Yeast m(6)A Methylated mRNAs Are Enriched on Translating Ribosomes during Meiosis, and under Rapamycin Treatment

Interest in mRNA methylation has exploded in recent years. The sudden interest in a 40 year old discovery was due in part to the finding of FTO’s (Fat Mass Obesity) N6-methyl-adenosine (m(6)A) deaminase activity, thus suggesting a link between obesity-associated diseases and the presence of m(6)A in mRNA. Another catalyst of the sudden rise in mRNA methylation research was the release of mRNA methylomes for human, mouse and Saccharomyces cerevisiae. However, the molecular function, or functions of this mRNA ‘epimark’ remain to be discovered. There is supportive evidence that m(6)A could be a mark for mRNA degradation due to its binding to YTH domain proteins, and consequently being chaperoned to P bodies.

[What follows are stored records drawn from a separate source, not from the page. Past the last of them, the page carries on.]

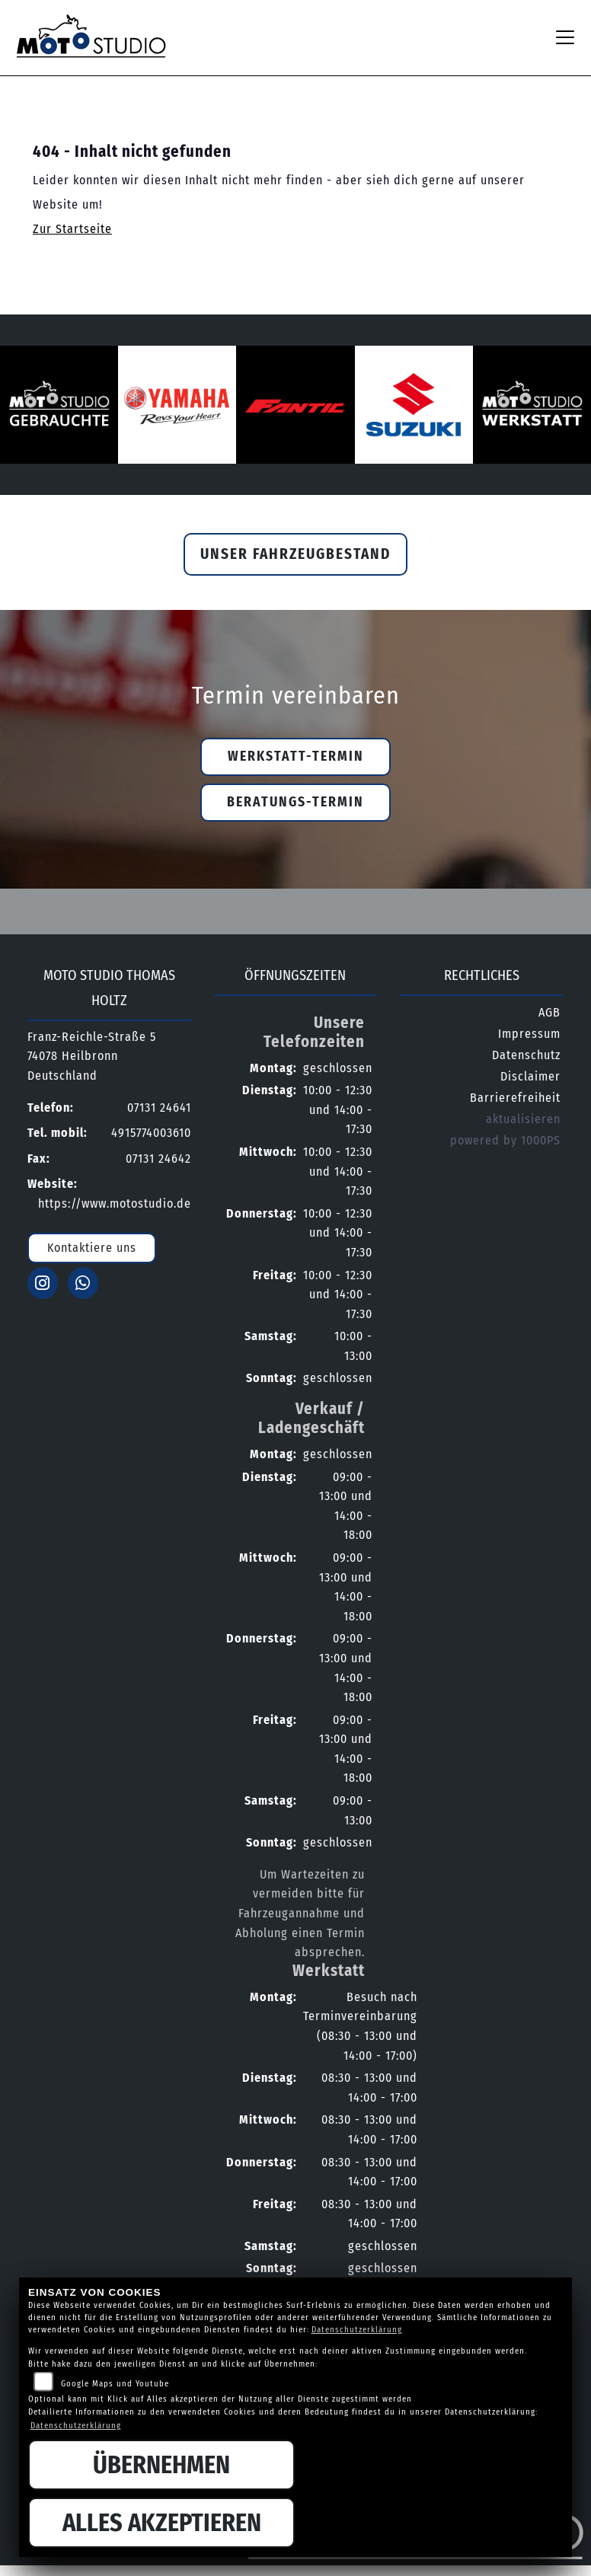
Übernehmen (161, 2464)
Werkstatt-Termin (296, 757)
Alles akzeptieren (161, 2522)
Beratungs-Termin (295, 802)
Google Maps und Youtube (115, 2384)
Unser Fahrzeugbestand (295, 554)
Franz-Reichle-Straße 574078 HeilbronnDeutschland (91, 1056)
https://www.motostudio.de (114, 1203)
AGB (549, 1012)
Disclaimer (530, 1076)
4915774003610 (151, 1132)
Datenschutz (526, 1055)
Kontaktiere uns (91, 1247)
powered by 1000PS (505, 1140)
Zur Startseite (72, 229)
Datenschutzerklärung (356, 2330)
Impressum (529, 1033)
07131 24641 (159, 1107)
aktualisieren (523, 1119)
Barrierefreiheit (515, 1097)
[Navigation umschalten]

Nonetheless, only a subpopulation of the methylome was found binding to YTHDF2 in HeLa cells.The model organism Saccharomyces cerevisiae, has only one YTH domain protein (Pho92, Mrb1), which targets PHO4 transcripts for degradation under phosphate starvation. However, mRNA methylation is only found under meiosis inducing conditions, and PHO4 transcripts are apparently non-methylated. In this paper we set out to investigate if m(6)A could function alternatively to being a degradation mark in S. cerevisiae; we also sought to test whether it can be induced under non-standard sporulation conditions. We find a positive association between the presence of m(6)A and message translatability. We also find m(6)A induction following prolonged rapamycin treatment.